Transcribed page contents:
━━━━

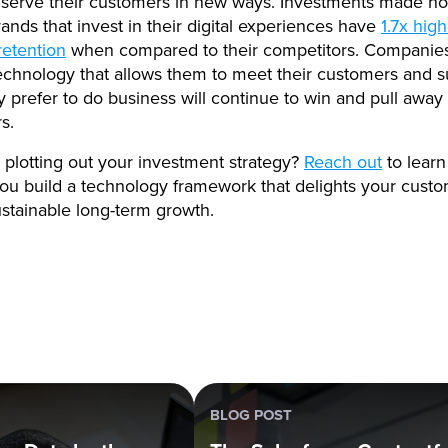
serve their customers in new ways. Investments made no
rands that invest in their digital experiences have
1.7x hig
retention
when compared to their competitors. Companies
chnology that allows them to meet their customers and s
 prefer to do business will continue to win and pull away 
rs.
plotting out your investment strategy?
Reach out
to lear
ou build a technology framework that delights your cust
stainable long-term growth.
BLOG POST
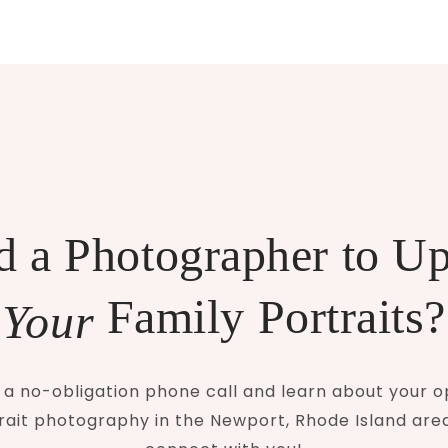
 a Photographer to U
Family Portraits?
Your
a no-obligation phone call and learn about your o
rait photography in the Newport, Rhode Island area.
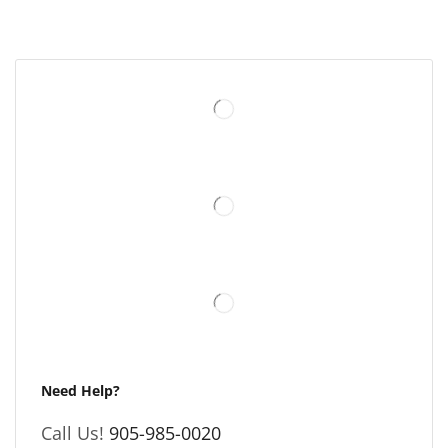
Need Help?
Call Us!
905-985-0020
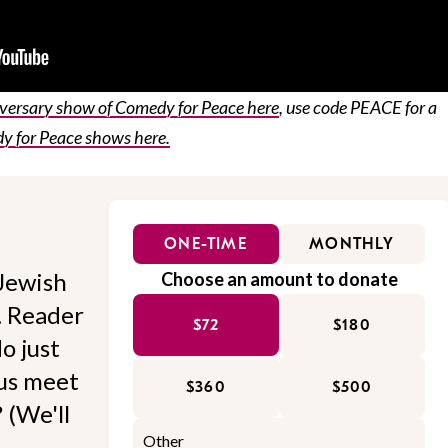
iversary show of Comedy for Peace here
, use code PEACE for a
 for Peace shows here.
ONE-TIME
MONTHLY
Jewish
Choose an amount to donate
l. Reader
$72
$180
o just
 us meet
$360
$500
 (We'll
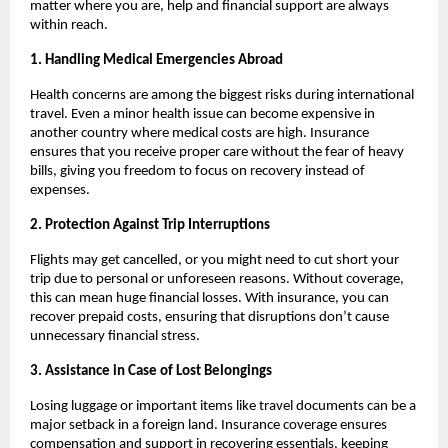
matter where you are, help and financial support are always
within reach.
1. Handling Medical Emergencies Abroad
Health concerns are among the biggest risks during international
travel. Even a minor health issue can become expensive in
another country where medical costs are high. Insurance
ensures that you receive proper care without the fear of heavy
bills, giving you freedom to focus on recovery instead of
expenses.
2. Protection Against Trip Interruptions
Flights may get cancelled, or you might need to cut short your
trip due to personal or unforeseen reasons. Without coverage,
this can mean huge financial losses. With insurance, you can
recover prepaid costs, ensuring that disruptions don’t cause
unnecessary financial stress.
3. Assistance in Case of Lost Belongings
Losing luggage or important items like travel documents can be a
major setback in a foreign land. Insurance coverage ensures
compensation and support in recovering essentials, keeping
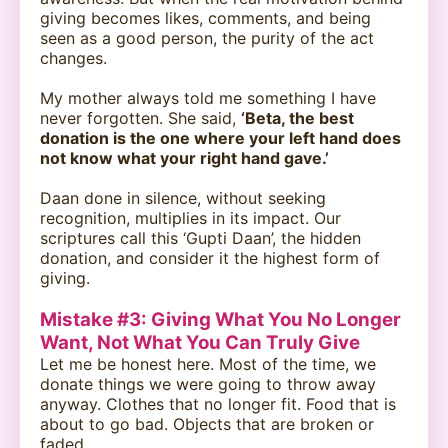
giving becomes likes, comments, and being
seen as a good person, the purity of the act
changes.
My mother always told me something I have
never forgotten. She said,
‘Beta, the best
donation is the one where your left hand does
not know what your right hand gave.’
Daan done in silence, without seeking
recognition, multiplies in its impact. Our
scriptures call this ‘Gupti Daan’, the hidden
donation, and consider it the highest form of
giving.
Mistake #3: Giving What You No Longer
Want, Not What You Can Truly Give
Let me be honest here. Most of the time, we
donate things we were going to throw away
anyway. Clothes that no longer fit. Food that is
about to go bad. Objects that are broken or
faded.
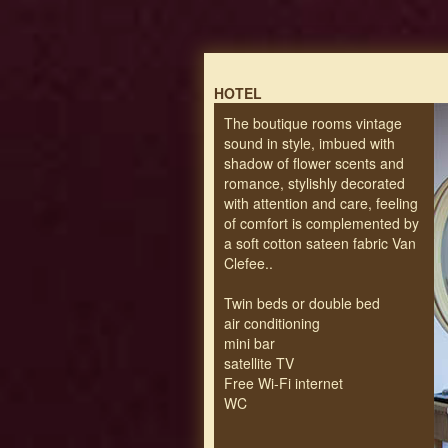
HOTEL
The boutique rooms vintage
sound in style, imbued with
shadow of flower scents and
romance, stylishly decorated
with attention and care, feeling
of comfort is complemented by
a soft cotton sateen fabric Van
Clefee..
Twin beds or double bed
air conditioning
mini bar
satellite TV
Free Wi-Fi internet
WC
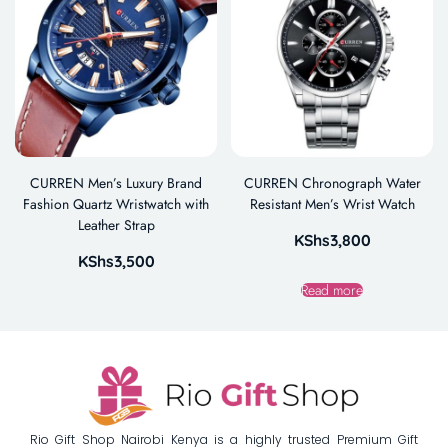
CURREN Men’s Luxury Brand
CURREN Chronograph Water
Fashion Quartz Wristwatch with
Resistant Men’s Wrist Watch
Leather Strap
KShs
3,800
KShs
3,500
Read more
Rio Gift Shop Nairobi Kenya is a highly trusted Premium Gift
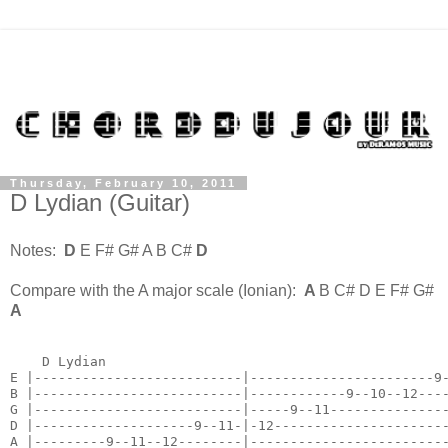
Thursday, February 10, 2011
D Lydian (Guitar)
Notes:
D
E F# G# A B C#
D
Compare with the A major scale (Ionian):
A
B C# D E F# G#
A
    D Lydian

E |--------------------------|-----------------------9-
B |--------------------------|------------9--10--12----
G |--------------------------|-----9--11---------------
D |--------------------9--11-|-12----------------------
A |---------9--11--12--------|-------------------------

━━━━

▸ **Work task**
Using the records above, filter out every line that lacks the string "their" and copy the rest.

▸ **Exercise output**
serve their customers in new ways. Investments made no
rands that invest in their digital experiences have
when compared to their competitors. Companies
chnology that allows them to meet their customers and s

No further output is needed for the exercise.